→ EXERCISE
Report every line of the records that contains the word "separator".

→ RECORDS PROVIDED
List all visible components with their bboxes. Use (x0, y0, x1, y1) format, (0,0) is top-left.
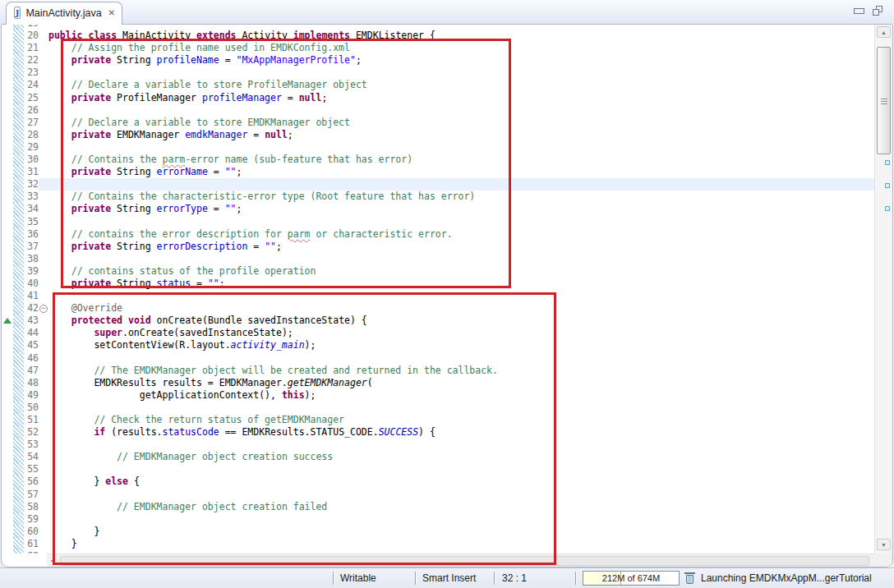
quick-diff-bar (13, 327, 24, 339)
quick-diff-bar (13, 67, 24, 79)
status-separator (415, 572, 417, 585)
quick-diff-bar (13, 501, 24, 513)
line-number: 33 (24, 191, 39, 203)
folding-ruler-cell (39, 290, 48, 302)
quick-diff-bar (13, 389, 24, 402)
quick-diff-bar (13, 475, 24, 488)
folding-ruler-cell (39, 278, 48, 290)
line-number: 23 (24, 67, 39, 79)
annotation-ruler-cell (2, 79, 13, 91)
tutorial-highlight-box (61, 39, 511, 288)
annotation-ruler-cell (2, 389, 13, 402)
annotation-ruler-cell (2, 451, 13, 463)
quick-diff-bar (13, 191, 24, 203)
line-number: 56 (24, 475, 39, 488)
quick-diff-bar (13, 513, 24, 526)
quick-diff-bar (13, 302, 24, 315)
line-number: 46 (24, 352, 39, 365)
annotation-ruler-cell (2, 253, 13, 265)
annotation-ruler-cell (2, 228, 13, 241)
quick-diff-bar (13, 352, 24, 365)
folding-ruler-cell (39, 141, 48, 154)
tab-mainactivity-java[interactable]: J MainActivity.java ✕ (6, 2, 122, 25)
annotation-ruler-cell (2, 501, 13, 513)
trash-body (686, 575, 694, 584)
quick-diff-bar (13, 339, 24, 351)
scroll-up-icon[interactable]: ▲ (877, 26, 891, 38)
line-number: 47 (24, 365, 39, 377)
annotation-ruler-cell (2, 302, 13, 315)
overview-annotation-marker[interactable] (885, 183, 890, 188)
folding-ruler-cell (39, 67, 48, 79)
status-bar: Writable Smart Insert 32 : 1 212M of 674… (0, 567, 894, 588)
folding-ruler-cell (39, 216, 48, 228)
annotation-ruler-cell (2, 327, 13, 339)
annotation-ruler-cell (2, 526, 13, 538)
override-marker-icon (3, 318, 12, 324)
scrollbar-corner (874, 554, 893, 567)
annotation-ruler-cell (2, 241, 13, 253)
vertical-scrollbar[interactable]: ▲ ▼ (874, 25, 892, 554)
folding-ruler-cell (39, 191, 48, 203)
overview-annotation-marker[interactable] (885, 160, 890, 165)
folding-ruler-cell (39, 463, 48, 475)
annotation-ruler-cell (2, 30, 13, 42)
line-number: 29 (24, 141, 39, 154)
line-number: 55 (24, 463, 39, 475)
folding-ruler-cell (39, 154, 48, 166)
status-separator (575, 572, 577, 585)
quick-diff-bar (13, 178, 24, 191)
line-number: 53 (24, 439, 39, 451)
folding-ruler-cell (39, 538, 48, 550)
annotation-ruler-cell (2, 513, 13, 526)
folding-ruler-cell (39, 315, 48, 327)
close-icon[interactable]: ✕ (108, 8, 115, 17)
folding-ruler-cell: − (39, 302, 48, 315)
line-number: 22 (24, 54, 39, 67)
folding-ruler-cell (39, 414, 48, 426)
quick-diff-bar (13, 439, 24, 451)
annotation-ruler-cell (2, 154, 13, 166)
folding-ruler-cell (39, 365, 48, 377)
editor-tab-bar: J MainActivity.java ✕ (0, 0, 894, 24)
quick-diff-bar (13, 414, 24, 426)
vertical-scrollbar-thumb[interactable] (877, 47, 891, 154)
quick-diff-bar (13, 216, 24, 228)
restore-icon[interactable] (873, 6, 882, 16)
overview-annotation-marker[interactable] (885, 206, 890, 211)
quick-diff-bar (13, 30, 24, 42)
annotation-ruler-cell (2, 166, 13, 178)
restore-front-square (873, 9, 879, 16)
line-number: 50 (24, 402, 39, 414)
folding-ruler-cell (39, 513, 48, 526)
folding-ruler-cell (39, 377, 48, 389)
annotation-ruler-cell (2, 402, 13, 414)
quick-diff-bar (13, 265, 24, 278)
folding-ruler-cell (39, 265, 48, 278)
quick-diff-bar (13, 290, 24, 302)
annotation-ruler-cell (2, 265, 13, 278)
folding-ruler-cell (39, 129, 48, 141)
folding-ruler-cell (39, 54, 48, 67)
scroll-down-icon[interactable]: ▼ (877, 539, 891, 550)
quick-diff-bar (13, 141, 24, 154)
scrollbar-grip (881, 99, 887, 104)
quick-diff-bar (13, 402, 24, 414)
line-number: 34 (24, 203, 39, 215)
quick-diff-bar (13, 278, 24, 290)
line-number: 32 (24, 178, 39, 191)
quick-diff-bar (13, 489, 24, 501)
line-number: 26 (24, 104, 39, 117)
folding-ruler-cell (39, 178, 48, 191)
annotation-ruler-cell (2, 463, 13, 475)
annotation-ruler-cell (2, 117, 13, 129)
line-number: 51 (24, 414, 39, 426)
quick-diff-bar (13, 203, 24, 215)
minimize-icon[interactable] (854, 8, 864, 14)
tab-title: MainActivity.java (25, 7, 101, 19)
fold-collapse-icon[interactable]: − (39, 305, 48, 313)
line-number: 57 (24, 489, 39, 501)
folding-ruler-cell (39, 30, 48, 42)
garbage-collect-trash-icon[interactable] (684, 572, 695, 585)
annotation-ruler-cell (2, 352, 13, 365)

→ YOUR SOLUTION
status-separator (415, 572, 417, 585)
status-separator (575, 572, 577, 585)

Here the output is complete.